*** Extracted records ***

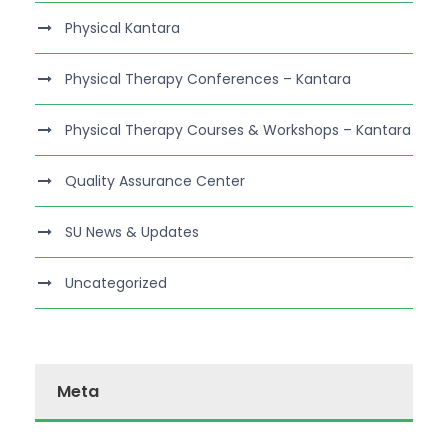
Physical Kantara
Physical Therapy Conferences – Kantara
Physical Therapy Courses & Workshops – Kantara
Quality Assurance Center
SU News & Updates
Uncategorized
Meta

*** End of Extracted records ***

§ **Your objective**
From the line that holds "Quality Assurance Center" to the last line of the records above, print each line exactly. Add nothing else.

§ **Problem solution**
Quality Assurance Center
SU News & Updates
Uncategorized
Meta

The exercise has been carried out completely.